Dampak Penarikan AS dari Perjanjian Paris: Analisis CSIS
Keputusan AS keluar dari Perjanjian Paris berdampak signifikan pada pendanaan iklim, komitmen negara maju, dan negara berkembang, meskipun produksi migas AS meningkat.

Keputusan Amerika Serikat (AS) untuk keluar dari Perjanjian Paris meninggalkan jejak signifikan pada upaya global dalam mengatasi perubahan iklim. Peneliti Departemen Ekonomi Centre for Strategic and International Studies (CSIS), Dandy Rafitrandi, memaparkan beberapa dampak penting dari keputusan ini dalam sebuah Media Briefing di Jakarta.
Salah satu dampak utama adalah kesulitan dalam memperoleh pendanaan iklim atau climate financing. Meskipun Perjanjian Paris tetap berlaku, kehilangan dukungan AS, negara dengan ekonomi terbesar, membuat penggalangan dana menjadi lebih kompleks dan menantang.
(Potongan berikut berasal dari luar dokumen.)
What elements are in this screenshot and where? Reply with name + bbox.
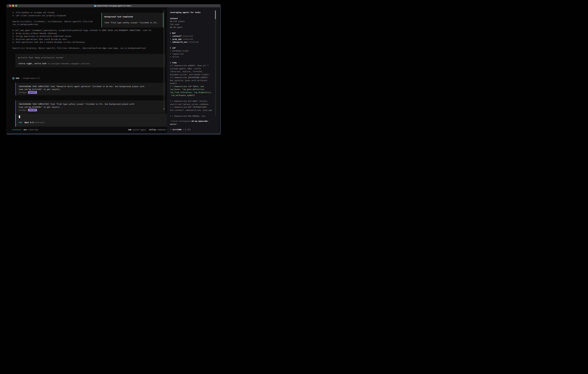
task-message-line: [BACKGROUND TASK COMPLETED] Task "Resear… [19, 85, 164, 88]
background-task-message: [BACKGROUND TASK COMPLETED] Task "Find t… [15, 100, 165, 113]
status-dot-icon: • [170, 55, 171, 58]
todo-text: Demonstrate LSP TOOLS: Use [175, 85, 204, 87]
bracket: ] [172, 64, 175, 67]
bracket: [ [170, 76, 171, 79]
bracket: ] [172, 76, 175, 79]
tool-call-line: 2. String operations on potentially unde… [12, 35, 166, 38]
todo-text: lsp_workspace_symbols [170, 94, 219, 97]
empty-checkbox [171, 106, 172, 108]
todo-text: models [170, 82, 219, 85]
todo-text: document-writer, multimodal-looker) [170, 73, 219, 76]
todo-text: curated agents (OmO, oracle, [170, 67, 219, 70]
task-message-line: [BACKGROUND TASK COMPLETED] Task "Find t… [19, 103, 164, 106]
mcp-section-header[interactable]: ▼ MCP [170, 32, 219, 35]
bracket: [ [170, 106, 171, 108]
transcript-scrollbar[interactable] [163, 10, 165, 110]
todo-item-done: [✓] Demonstrate AGENTS: Show all 7 curat… [170, 64, 219, 76]
task-meta-row: yeongyu QUEUED [19, 91, 164, 94]
input-model: Opus 4.5 [24, 121, 33, 124]
hint-keys: ctrl+x right, ctrl+x left [18, 62, 47, 65]
mcp-section-title: MCP [172, 32, 176, 35]
lsp-section-header[interactable]: ▼ LSP [170, 47, 219, 50]
status-badge: QUEUED [28, 109, 37, 111]
separator-dot: · [20, 77, 21, 80]
tool-call-text: call_omo_agent [subagent_type=explore, p… [15, 29, 152, 31]
mcp-name: websearch_exa [172, 41, 187, 44]
todo-text: Demonstrate AGENTS: Show all 7 [175, 64, 209, 67]
agent-icon [12, 77, 14, 79]
chevron-down-icon: ▼ [170, 61, 171, 64]
agent-name: OmO [16, 77, 19, 80]
status-right: tab switch agent ctrl+p commands [125, 128, 166, 131]
ctrlp-key-hint: ctrl+p [149, 129, 156, 131]
todo-text: librarian, explore, frontend, [170, 70, 219, 73]
todo-text: Run parallel tasks with different [170, 79, 219, 82]
bracket: [ [170, 85, 171, 87]
transcript-scrollbar-thumb[interactable] [163, 108, 165, 110]
toast-title: Background Task Completed [105, 15, 163, 18]
mcp-name: grep_app [172, 38, 182, 41]
workspace-branch: master [170, 123, 219, 126]
status-dot-icon: • [170, 38, 171, 41]
mcp-name: context7 [172, 35, 182, 38]
todo-item-pending: [ ] Demonstrate MCP INTEGRATIONS: Use co… [170, 106, 219, 112]
workspace-repo: oh-my-opencode: [191, 120, 209, 122]
mcp-item: •websearch_exa Connected [170, 41, 219, 44]
empty-checkbox [171, 85, 172, 87]
app-name: Open [172, 128, 177, 131]
check-icon: ✓ [171, 76, 172, 79]
bracket: [ [170, 115, 171, 117]
lsp-section-title: LSP [172, 47, 176, 50]
terminal-body: 3. File handles or streams not closed 4.… [7, 7, 220, 133]
bracket: [ [170, 64, 171, 67]
sidebar-scrollbar-thumb[interactable] [215, 10, 216, 19]
context-heading: Context [170, 17, 219, 20]
tab-key-label: switch agent [133, 129, 146, 131]
bracket: [ [170, 100, 171, 102]
version-row: •OpenCode 1.0.163 [170, 128, 219, 131]
bracket: ] [172, 85, 175, 87]
activity-dots [12, 129, 21, 130]
window-titlebar: [OpenCode] Leveraging agents for tasks ◐ [7, 4, 220, 7]
sidebar-scrollbar[interactable] [215, 10, 216, 116]
lsp-name: eslint [172, 55, 179, 58]
oracle-task-line: ◉ Oracle Task "Deep architecture review" [18, 56, 165, 59]
tool-call-header: ⚙ call_omo_agent [subagent_type=explore,… [12, 29, 166, 32]
task-meta-row: yeongyu QUEUED [19, 109, 164, 112]
agent-model: claude-opus-4-5 [22, 77, 40, 80]
toast-notification: Background Task Completed Task "Find typ… [101, 13, 163, 28]
todo-section-title: Todo [172, 61, 177, 64]
lsp-item: •eslint [170, 55, 219, 58]
task-user: yeongyu [19, 109, 27, 112]
esc-key-hint: esc [24, 128, 27, 131]
prompt-input[interactable]: OmO Opus 4.5 Anthropic [15, 114, 172, 127]
input-agent: OmO [19, 121, 22, 124]
todo-section-header[interactable]: ▼ Todo [170, 61, 219, 64]
todo-item-done: [✓] Demonstrate BACKGROUND AGENTS: Run p… [170, 76, 219, 85]
input-meta-row[interactable]: OmO Opus 4.5 Anthropic [19, 121, 172, 124]
oracle-task-text: Oracle Task "Deep architecture review" [20, 57, 64, 59]
mcp-item: •grep_app Connected [170, 38, 219, 41]
app-name-bold: Code [177, 128, 181, 131]
todo-text: Demonstrate MCP INTEGRATIONS: [175, 106, 207, 108]
todo-text: Demonstrate BACKGROUND AGENTS: [175, 76, 209, 79]
hint-rest: to navigate between subagent sessions [47, 62, 90, 65]
terminal-window: [OpenCode] Leveraging agents for tasks ◐… [6, 4, 221, 135]
mcp-status: Connected [188, 41, 198, 44]
status-dot-icon: • [170, 41, 171, 44]
status-badge: QUEUED [28, 91, 37, 94]
empty-checkbox [171, 115, 172, 117]
lsp-item: •markdown-oxide [170, 50, 219, 52]
window-title: [OpenCode] Leveraging agents for tasks ◐ [7, 5, 220, 7]
chevron-down-icon: ▼ [170, 32, 171, 35]
gear-icon: ⚙ [12, 29, 14, 31]
workspace-path: ~/local-workspaces/oh-my-opencode: maste… [170, 120, 219, 126]
context-used: 33% used [170, 23, 219, 26]
todo-item-pending: [ ] Demonstrate AST-GREP: Pattern search… [170, 100, 219, 106]
todo-text: search and replace across codebase [170, 103, 219, 106]
chevron-down-icon: ▼ [170, 47, 171, 50]
text-cursor [19, 115, 20, 118]
tool-call-line: 3. Division operations that could divide… [12, 38, 166, 41]
task-message-line: task_id="bg_dcfac161" to get results. [19, 88, 164, 91]
input-provider: Anthropic [35, 121, 45, 124]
Hal ini disampaikan langsung oleh Dandy Rafitrandi: "Paris Agreement tetap berjalan, dengan konsekuensi bahwa climate financing jadi lebih sulit."
Lebih lanjut, komitmen negara maju lainnya terhadap penanganan perubahan iklim juga terpengaruh. Sebagai pemimpin G7, penarikan AS memberi dampak psikologis dan mengurangi tekanan bagi negara-negara lain untuk berkomitmen penuh. Dandy menyatakan secara singkat: "Komitmen dari negara maju lainnya akan terdampak."
Negara berkembang paling merasakan dampak negatif dari keputusan ini. Dengan keterbatasan anggaran dan sumber daya, negara-negara berkembang akan kesulitan melakukan transisi energi dan menghadapi tantangan lingkungan yang semakin besar. Dandy menjelaskan lebih rinci: "Apabila tidak ada appetite di climate change, kemungkinan akan luntur juga, dan yang terdampak terbesar itu negara berkembang, yang tentunya memiliki limited financing dan budget untuk meng-address isu-isu lingkungan atau melakukan transisi energi ke depan."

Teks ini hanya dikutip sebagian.